Counting every line in the records below that holds "item", give the total and add nothing.

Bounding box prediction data
━━━━━━━━━━━━━━━━━━━━━━━━━━━━━━

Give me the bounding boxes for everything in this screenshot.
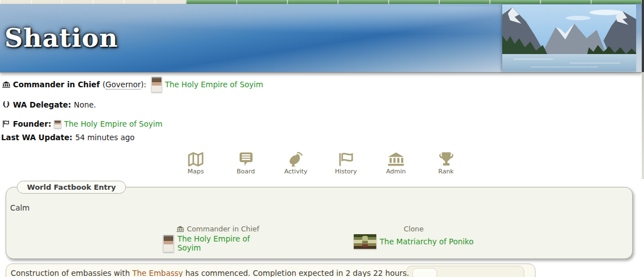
factbook-box [6, 187, 633, 259]
wa-delegate-label: WA Delegate: [13, 100, 71, 109]
nav-label-rank: Rank [438, 168, 453, 175]
region-title: Shation [4, 23, 118, 53]
soyim-flag[interactable] [151, 77, 162, 92]
embassy-region-link[interactable]: The Embassy [132, 269, 183, 277]
nav-label-admin: Admin [386, 168, 406, 175]
officer-clone: Clone The Matriarchy of Poniko [353, 225, 474, 249]
wa-delegate-line: WA Delegate: None. [2, 100, 96, 109]
nav-item-rank[interactable]: Rank [421, 150, 471, 175]
officer-role-label: Commander in Chief [187, 225, 259, 233]
rank-trophy-icon [439, 150, 453, 167]
factbook-entry-text: Calm [10, 203, 30, 212]
last-wa-update-value: 54 minutes ago [75, 133, 135, 142]
founder-nation-link[interactable]: The Holy Empire of Soyim [64, 119, 163, 128]
board-icon [240, 150, 253, 167]
pennant-icon [2, 120, 10, 128]
nav-label-board: Board [237, 168, 255, 175]
nav-label-activity: Activity [284, 168, 307, 175]
founder-flag[interactable] [54, 120, 61, 128]
commander-line: Commander in Chief (Governor): The Holy … [2, 77, 263, 92]
founder-line: Founder: The Holy Empire of Soyim [2, 119, 163, 128]
soyim-flag[interactable] [163, 235, 174, 252]
poniko-flag[interactable] [354, 234, 376, 249]
region-page: Shation [0, 0, 644, 277]
wa-laurel-icon [2, 101, 10, 109]
embassy-notice-text: Construction of embassies with The Embas… [11, 269, 409, 277]
officer-role-label: Clone [404, 225, 424, 233]
officer-commander: Commander in Chief The Holy Empire of So… [163, 225, 273, 252]
nav-item-admin[interactable]: Admin [371, 150, 421, 175]
founder-label: Founder: [13, 119, 51, 128]
region-nav: Maps Board Activity History Admin [0, 150, 642, 175]
officer-nation-link[interactable]: The Matriarchy of Poniko [380, 237, 474, 246]
wa-delegate-value: None. [74, 100, 96, 109]
commander-role: (Governor): [102, 80, 146, 89]
map-icon [188, 150, 204, 167]
history-flag-icon [339, 150, 354, 167]
activity-icon [289, 150, 304, 167]
nav-item-activity[interactable]: Activity [271, 150, 321, 175]
banner-photo-mountain-lake [502, 5, 636, 72]
officer-nation-row: The Holy Empire of Soyim [163, 234, 273, 252]
last-wa-update-label: Last WA Update: [1, 133, 73, 142]
site-header-strip [0, 0, 644, 4]
region-banner: Shation [0, 4, 642, 73]
last-wa-update-line: Last WA Update: 54 minutes ago [1, 133, 134, 142]
nav-item-history[interactable]: History [321, 150, 371, 175]
page-right-edge [642, 0, 644, 180]
factbook-title-pill: World Factbook Entry [17, 181, 126, 194]
nav-item-board[interactable]: Board [221, 150, 271, 175]
header-strip-right [186, 0, 644, 4]
bank-icon [177, 226, 184, 233]
nav-item-maps[interactable]: Maps [171, 150, 221, 175]
nav-label-history: History [335, 168, 357, 175]
officer-nation-row: The Matriarchy of Poniko [354, 234, 474, 249]
header-strip-left [0, 0, 186, 4]
embassy-nested-pill [412, 268, 437, 277]
admin-bank-icon [388, 150, 404, 167]
officer-role-row: Clone [404, 225, 424, 233]
governor-term[interactable]: Governor [106, 80, 141, 90]
bank-icon [2, 81, 10, 88]
commander-nation-link[interactable]: The Holy Empire of Soyim [165, 80, 263, 89]
officer-role-row: Commander in Chief [177, 225, 259, 233]
officer-nation-link[interactable]: The Holy Empire of Soyim [177, 234, 273, 252]
nav-label-maps: Maps [188, 168, 204, 175]
commander-label: Commander in Chief [13, 80, 100, 89]
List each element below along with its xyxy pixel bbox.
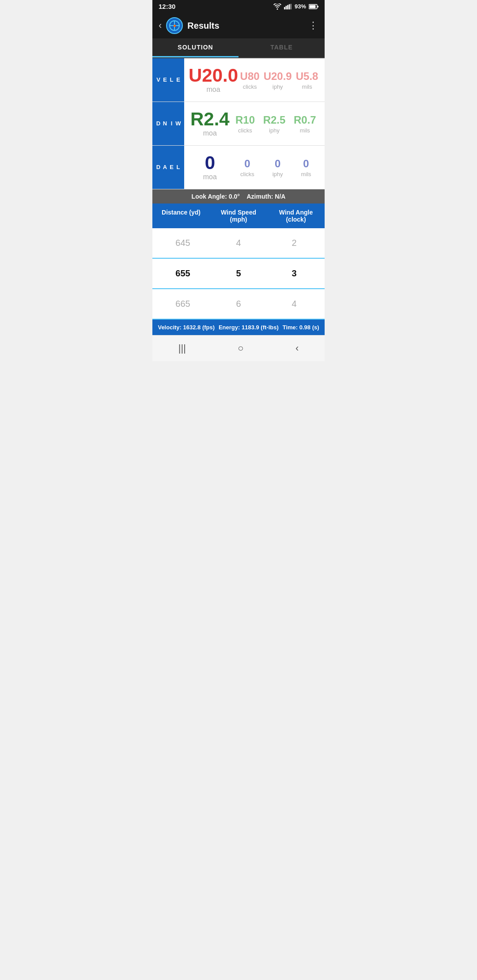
elevation-clicks: U80 clicks	[240, 70, 260, 90]
status-icons: 93%	[273, 3, 318, 10]
wind-iphy-unit: iphy	[263, 127, 286, 134]
wind-mils-value: R0.7	[294, 114, 316, 126]
table-row[interactable]: 655 5 3	[152, 259, 325, 289]
main-content: ELEV U20.0 moa U80 clicks U20.9 iphy U5.…	[152, 58, 325, 189]
wind-clicks: R10 clicks	[235, 114, 255, 134]
wind-mils-unit: mils	[294, 127, 316, 134]
time-label: Time:	[283, 324, 298, 331]
energy-label: Energy:	[219, 324, 240, 331]
wind-data: R2.4 moa R10 clicks R2.5 iphy R0.7 mils	[184, 102, 325, 145]
elevation-secondary-values: U80 clicks U20.9 iphy U5.8 mils	[238, 70, 320, 90]
elevation-iphy-value: U20.9	[264, 70, 292, 83]
look-angle-value: 0.0°	[229, 193, 240, 200]
elevation-primary-value: U20.0	[189, 66, 238, 85]
elevation-primary-unit: moa	[189, 86, 238, 94]
table-row[interactable]: 645 4 2	[152, 228, 325, 259]
velocity-label: Velocity:	[158, 324, 181, 331]
table-header-wind-angle: Wind Angle (clock)	[267, 204, 325, 228]
velocity-stat: Velocity: 1632.8 (fps)	[158, 324, 215, 331]
azimuth-value: N/A	[275, 193, 285, 200]
lead-iphy: 0 iphy	[273, 158, 283, 177]
wind-primary-unit: moa	[189, 129, 231, 137]
table-header-wind-speed: Wind Speed (mph)	[210, 204, 267, 228]
lead-data: 0 moa 0 clicks 0 iphy 0 mils	[184, 146, 325, 189]
nav-menu-button[interactable]: |||	[170, 341, 195, 356]
lead-primary-unit: moa	[189, 173, 231, 181]
time-display: 12:30	[159, 3, 175, 10]
app-icon	[166, 17, 183, 34]
nav-bar: ||| ○ ‹	[152, 335, 325, 361]
table-cell-windangle-3: 4	[266, 299, 322, 309]
wind-mils: R0.7 mils	[294, 114, 316, 134]
lead-clicks-value: 0	[240, 158, 254, 170]
lead-row: LEAD 0 moa 0 clicks 0 iphy 0 mils	[152, 146, 325, 189]
wifi-icon	[273, 4, 281, 10]
battery-icon	[309, 4, 318, 9]
title-bar: ‹ Results ⋮	[152, 13, 325, 38]
back-button[interactable]: ‹	[159, 20, 162, 31]
table-cell-distance-1: 645	[155, 238, 211, 248]
battery-display: 93%	[295, 3, 306, 10]
table-cell-windspeed-3: 6	[211, 299, 266, 309]
elevation-row: ELEV U20.0 moa U80 clicks U20.9 iphy U5.…	[152, 58, 325, 102]
elevation-clicks-unit: clicks	[240, 83, 260, 90]
tab-table[interactable]: TABLE	[238, 38, 325, 57]
svg-rect-0	[284, 7, 285, 9]
elevation-clicks-value: U80	[240, 70, 260, 83]
svg-rect-3	[289, 4, 290, 9]
lead-mils-unit: mils	[301, 171, 311, 177]
nav-back-button[interactable]: ‹	[287, 341, 307, 356]
energy-stat: Energy: 1183.9 (ft-lbs)	[219, 324, 279, 331]
table-header-distance: Distance (yd)	[152, 204, 210, 228]
time-value: 0.98 (s)	[299, 324, 319, 331]
elevation-mils-unit: mils	[296, 83, 318, 90]
elevation-label: ELEV	[152, 58, 184, 102]
wind-clicks-unit: clicks	[235, 127, 255, 134]
time-stat: Time: 0.98 (s)	[283, 324, 319, 331]
menu-button[interactable]: ⋮	[308, 20, 318, 31]
wind-row: WIND R2.4 moa R10 clicks R2.5 iphy R0.7 …	[152, 102, 325, 146]
page-title: Results	[187, 21, 219, 31]
wind-primary-value: R2.4	[189, 110, 231, 128]
lead-mils-value: 0	[301, 158, 311, 170]
lead-label: LEAD	[152, 146, 184, 189]
svg-rect-1	[286, 6, 287, 9]
table-cell-windangle-1: 2	[266, 238, 322, 248]
table-header: Distance (yd) Wind Speed (mph) Wind Angl…	[152, 204, 325, 228]
table-cell-distance-3: 665	[155, 299, 211, 309]
info-bar: Look Angle: 0.0° Azimuth: N/A	[152, 189, 325, 204]
elevation-mils-value: U5.8	[296, 70, 318, 83]
svg-rect-4	[290, 4, 292, 9]
lead-mils: 0 mils	[301, 158, 311, 177]
table-cell-windspeed-2: 5	[211, 268, 266, 279]
wind-clicks-value: R10	[235, 114, 255, 126]
signal-icon	[284, 4, 292, 10]
nav-home-button[interactable]: ○	[229, 341, 252, 356]
energy-value: 1183.9 (ft-lbs)	[242, 324, 279, 331]
velocity-value: 1632.8 (fps)	[183, 324, 215, 331]
wind-iphy-value: R2.5	[263, 114, 286, 126]
stats-bar: Velocity: 1632.8 (fps) Energy: 1183.9 (f…	[152, 320, 325, 335]
elevation-iphy: U20.9 iphy	[264, 70, 292, 90]
lead-clicks-unit: clicks	[240, 171, 254, 177]
wind-label: WIND	[152, 102, 184, 145]
tab-bar: SOLUTION TABLE	[152, 38, 325, 58]
wind-secondary-values: R10 clicks R2.5 iphy R0.7 mils	[231, 114, 320, 134]
look-angle-label: Look Angle:	[192, 193, 227, 200]
elevation-data: U20.0 moa U80 clicks U20.9 iphy U5.8 mil…	[184, 58, 325, 102]
table-cell-windspeed-1: 4	[211, 238, 266, 248]
wind-primary: R2.4 moa	[189, 110, 231, 137]
lead-secondary-values: 0 clicks 0 iphy 0 mils	[231, 158, 320, 177]
crosshair-center-dot	[174, 25, 176, 27]
lead-primary-value: 0	[189, 154, 231, 172]
title-bar-left: ‹ Results	[159, 17, 220, 34]
crosshair-icon	[169, 20, 180, 31]
wind-iphy: R2.5 iphy	[263, 114, 286, 134]
elevation-iphy-unit: iphy	[264, 83, 292, 90]
table-cell-windangle-2: 3	[266, 268, 322, 279]
svg-rect-7	[318, 6, 318, 8]
lead-clicks: 0 clicks	[240, 158, 254, 177]
tab-solution[interactable]: SOLUTION	[152, 38, 238, 57]
table-row[interactable]: 665 6 4	[152, 289, 325, 320]
lead-primary: 0 moa	[189, 154, 231, 181]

━━━━━━━━━━━━━━━━━━━━━━━━━━━━━━

» ANSWER TO THIS TASK: 6